Summary: Proteins associated with motor neuron disease, or ALS are present in the gut many years before disease pathologies can be found in the brain. A stool sample or gut biopsy could help identify the presence of MND-associated proteins years before symptoms appear.
Source: University of Aberdeen
The same proteins thought to contribute to motor neuron disease can be found in the gut many years before any brain symptoms occur, a new study by the University of Aberdeen has found.
The study, in collaboration with the University of Edinburgh and published in The Journal of Pathology: Clinical Research, found evidence of the disease in one patient 14 years before they went on to develop the condition.
The researchers suggest it could be possible to detect motor neuron disease (MND) and take action long before the brain is affected by taking a small gut biopsy or stool sample.

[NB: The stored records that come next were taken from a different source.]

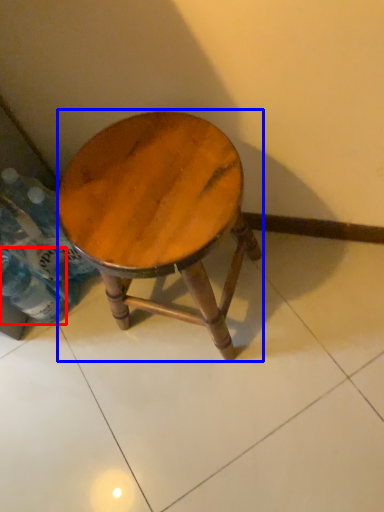 Question: Which object appears farthest to the camera in this image, bottle (highlighted by a red box) or stool (highlighted by a blue box)?

Choices:
 (A) bottle
 (B) stool

Answer: (A) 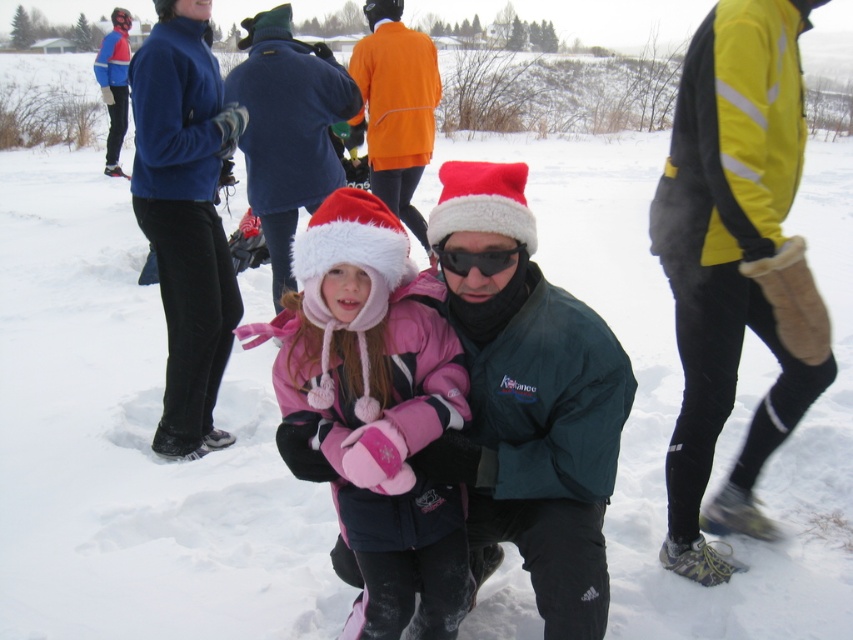 You are standing at the position of the man in the scene. You want to take a photo of the orange fleece jacket at upper center. The camera is in your hand. Can you take the photo without moving your position?

The orange fleece jacket at upper center and camera are 15.07 feet apart. Since the camera is in your hand, you can take the photo of the orange fleece jacket at upper center without moving your position because the distance between them does not affect your ability to capture the jacket in the frame.

You are a photographer trying to capture a photo of the orange fleece jacket at upper center and the black reflective goggles at center. Which object should you zoom in on to make them appear the same size in the photo?

The orange fleece jacket at upper center is bigger than the black reflective goggles at center, so you should zoom in more on the black reflective goggles at center to make them appear the same size in the photo. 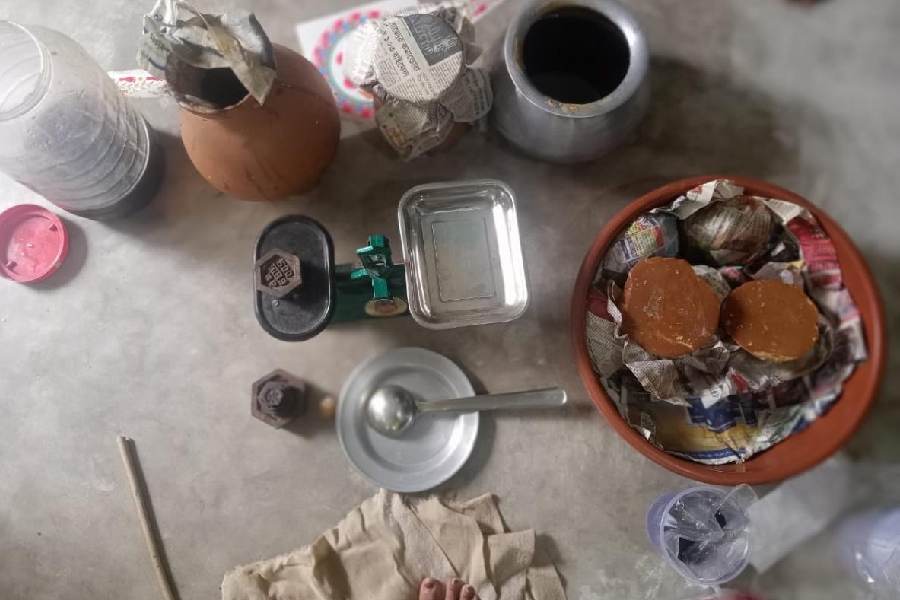 Image resolution: width=900 pixels, height=600 pixels. Find the location of `aluminium tray`. aluminium tray is located at coordinates (500, 243). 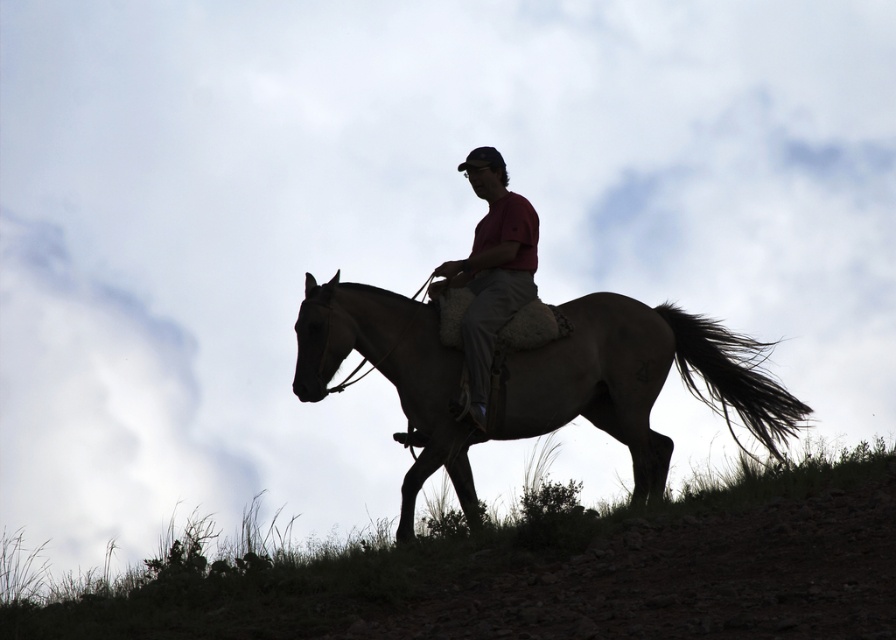 Question: Can you confirm if green grass at lower center is positioned below brown textured horse at center?

Choices:
 (A) no
 (B) yes

Answer: (B)

Question: From the image, what is the correct spatial relationship of green grass at lower center in relation to brown textured horse at center?

Choices:
 (A) above
 (B) below

Answer: (B)

Question: Does brown textured horse at center appear on the right side of matte red shirt at center?

Choices:
 (A) no
 (B) yes

Answer: (B)

Question: Which point is closer to the camera?

Choices:
 (A) matte red shirt at center
 (B) brown textured horse at center
 (C) green grass at lower center

Answer: (C)

Question: Which point appears closest to the camera in this image?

Although often thought of as a disease that only affects the brain, people with MND often have symptoms affecting other parts of the body, especially the gut. These symptoms can include altered bowel habits and weight loss.
MND is thought to be linked to the accumulation of certain proteins in the brain that inappropriately clump together making the cells of the brain sick, causing problems with moving, breathing and even thinking.
In an effort to understand wider manifestations of MND, the researchers studied historically banked tissue biopsies to search for signs of disease.
The study revealed disease-associated proteins present in the gut, skin, lymph nodes and other tissues often years before these patients presented with symptoms.
Credit: University of Aberdeen
Dr. Jenna Gregory of the University of Aberdeen who led the study says that she believes “this is a significant finding for our wider understanding of this disease. The early detection of disease could be a critical missing step in our attempts to cure this disease—if disease markers are present outside of the brain it could pave the way for non-invasive early detection.”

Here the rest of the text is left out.